The biggest item in my mind on the economic front this week was not the billions of dollars allocated to Citicorp or the new asset purchase program with billions more of our money, but rather the existing and new home sales report for October. The existing home sales report on a nationwide basis showed a slow down in sales and prices but also a reduction in inventory. In California and Florida sales rose as prices have come down to a level that is starting to attract buyers. Many of those sales are for homes that are in foreclosure. The new home sales report was also weak with sales and prices falling. However, inventory fell as well from a high of 11.4 months to 10.4 months. So for both new and used homes inventory is finally beginning to fall. That needs to continue for a bottom in the stock market to be formed. Also, interest rates are poised to fall having stayed in the 6% range for a 30 year fixed for some time. I think rates will fall to 5.5% or lower in the not too distant future and that will spark a rash of refinancing and new home buying.

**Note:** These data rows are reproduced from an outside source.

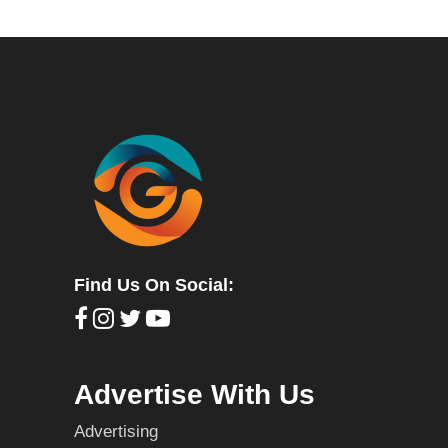
Find Us On Social:
Advertise With Us
Advertising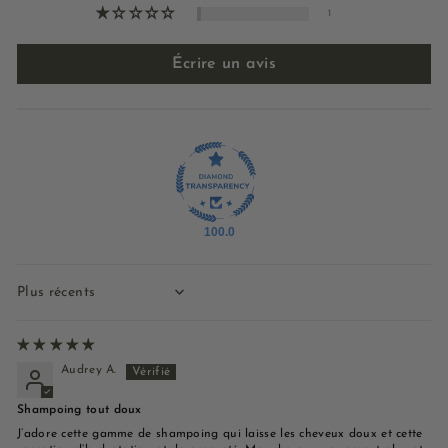
1
Écrire un avis
100.0
Sort by
Audrey A.
Shampoing tout doux
J’adore cette gamme de shampoing qui laisse les cheveux doux et cette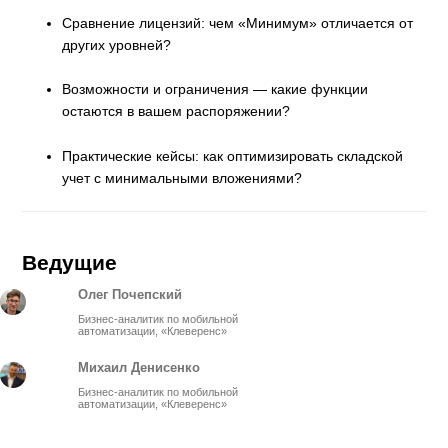
Сравнение лицензий: чем «Минимум» отличается от
других уровней?
Возможности и ограничения — какие функции
остаются в вашем распоряжении?
Практические кейсы: как оптимизировать складской
учет с минимальными вложениями?
Ведущие
Олег Почепский
Бизнес-аналитик по мобильной
автоматизации, «Клеверенс»
Михаил Денисенко
Бизнес-аналитик по мобильной
автоматизации, «Клеверенс»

I think lower interest rates are a sure thing simply because the government announced another program to buy troubled mortgages and other loans directly from the banks. This should push the banks to increase credit availability and that should lower rates. With the Fed Fund rate at 1.0% and likely to be lowered, downward pressure on mortgage rates will continue.
On Wednesday, the day before turkey day, there was a rash of economic stats released and all of it bad. The market’s reaction was very mild, telling us that bad news is built in to stock prices. It’s not what is expected that is the problem it is the unexpected and we have had a number of unexpected bad news in recent months.
The market is struggling to hold the lows. That number appears to be around 8,000 on the DOW. It dropped to a close of 7,550 for one day and then bounced back above 8,000 this week. Many experts are calling a bottom. That may be true but I think it is too soon to make that call at this time. At some point we are going to have a huge bear market rally and it is going to be difficult to call that point. Bargains are everywhere and buying stocks at this point appears to make a lot of sense, but every rally recently has been followed by an immediate sell off. This action is usually associated with a bottom for the market. Bottoms are not pretty; in fact they are messy and can be protracted. We seem to be in that category at this time.
Should you be buying? Yes, but very slowly and carefully. It doesn’t hurt to have a lot of cash out of the market and a short or two, but be very quick to pull out of the shorts. I believe the market is putting in a bottom, but is it ‘the’ bottom? No one really knows. That is why housing is the key. If inventory continues to shrink, home prices will stabilize. If that happens banks will decrease their worry about a shrinking balance sheet. That will put more downward pressure on mortgage interest rates and refinancing will pick up resulting in lower monthly payments for consumers. Of course that puts money in their pocket. It might take a little time but when these things happen consumers will gain some confidence. Housing is the key and it starts with shrinking inventory and lower mortgage payments, both which seem to be happening. That is good for the stock market.